__WHAT NEEDS TO BE DONE__
Transcribe exactly the lines below that begin at the line with "Obchodní podmínky" and stop after the line with "072 8200 600", leaving out every picture.

(Beginning of EXERCISE DATA)

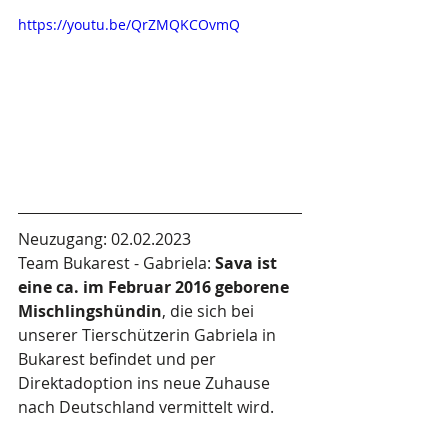
https://youtu.be/QrZMQKCOvmQ
Neuzugang: 02.02.2023
Team Bukarest - Gabriela: 
Sava ist 
eine ca. im Februar 2016 geborene 
Mischlingshündin
, die sich bei 
unserer Tierschützerin Gabriela in 
Bukarest befindet und per 
Direktadoption ins neue Zuhause 
nach Deutschland vermittelt wird.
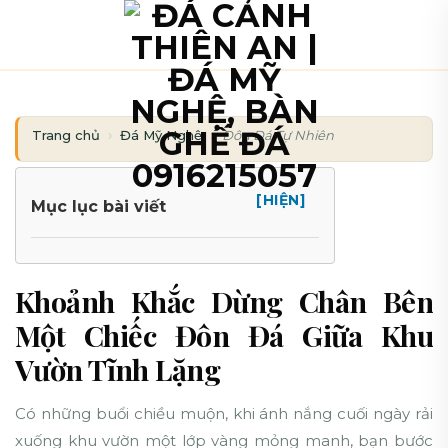
Bỏ
qua
nội
dung
Trang chủ
Đá Mỹ Nghệ
Đôn Đá Tự Nhiên
[HIỆN]
Mục lục bài viết
Khoảnh Khắc Dừng Chân Bên
Một Chiếc Đôn Đá Giữa Khu
Vườn Tĩnh Lặng
Có những buổi chiều muộn, khi ánh nắng cuối ngày rải
xuống khu vườn một lớp vàng mỏng manh, bạn bước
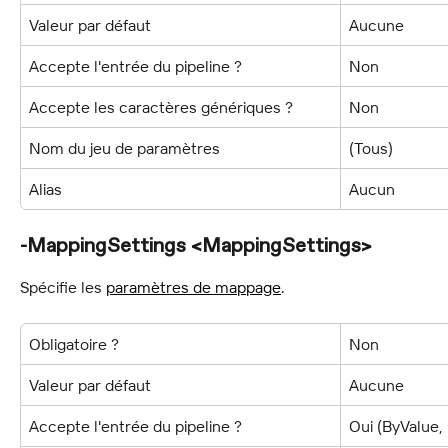
Valeur par défaut
Aucune
Accepte l'entrée du pipeline ?
Non
Accepte les caractères génériques ?
Non
Nom du jeu de paramètres
(Tous)
Alias
Aucun
-MappingSettings <MappingSettings>
Spécifie les 
paramètres de mappage
.
Obligatoire ?
Non
Valeur par défaut
Aucune
Accepte l'entrée du pipeline ?
Oui (ByValue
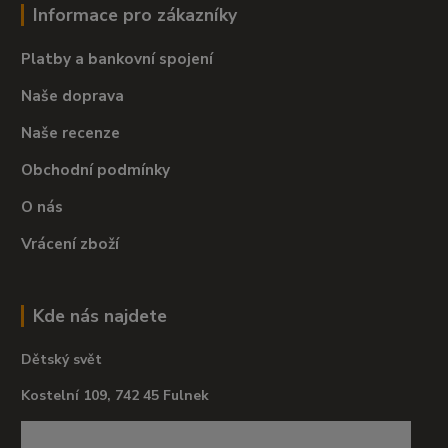
Informace pro zákazníky
Platby a bankovní spojení
Naše doprava
Naše recenze
Obchodní podmínky
O nás
Vrácení zboží
Kde nás najdete
Dětský svět
Kostelní 109, 742 45 Fulnek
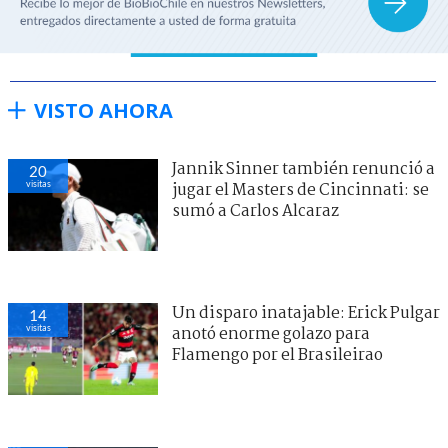
VISTO AHORA
Jannik Sinner también renunció a
20
visitas
jugar el Masters de Cincinnati: se
sumó a Carlos Alcaraz
Un disparo inatajable: Erick Pulgar
14
visitas
anotó enorme golazo para
Flamengo por el Brasileirao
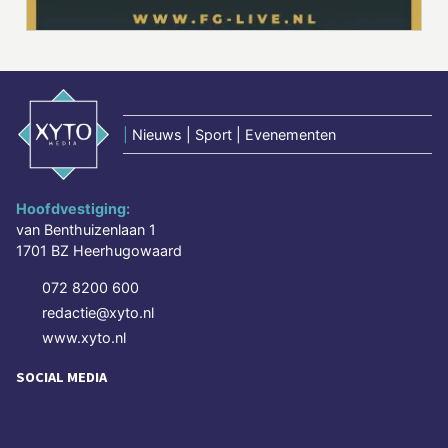
|
Nieuws | Sport | Evenementen
Hoofdvestiging:
van Benthuizenlaan 1
1701 BZ Heerhugowaard
072 8200 600
redactie@xyto.nl
www.xyto.nl
SOCIAL MEDIA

(End of EXERCISE DATA)

__TASK RESULT__
Obchodní podmínky
O nás
Vrácení zboží
Kde nás najdete
Dětský svět
Kostelní 109, 742 45 Fulnek
VISTO AHORA
Jannik Sinner también renunció a
20
visitas
jugar el Masters de Cincinnati: se
sumó a Carlos Alcaraz
Un disparo inatajable: Erick Pulgar
14
visitas
anotó enorme golazo para
Flamengo por el Brasileirao
|
Nieuws | Sport | Evenementen
Hoofdvestiging:
van Benthuizenlaan 1
1701 BZ Heerhugowaard
072 8200 600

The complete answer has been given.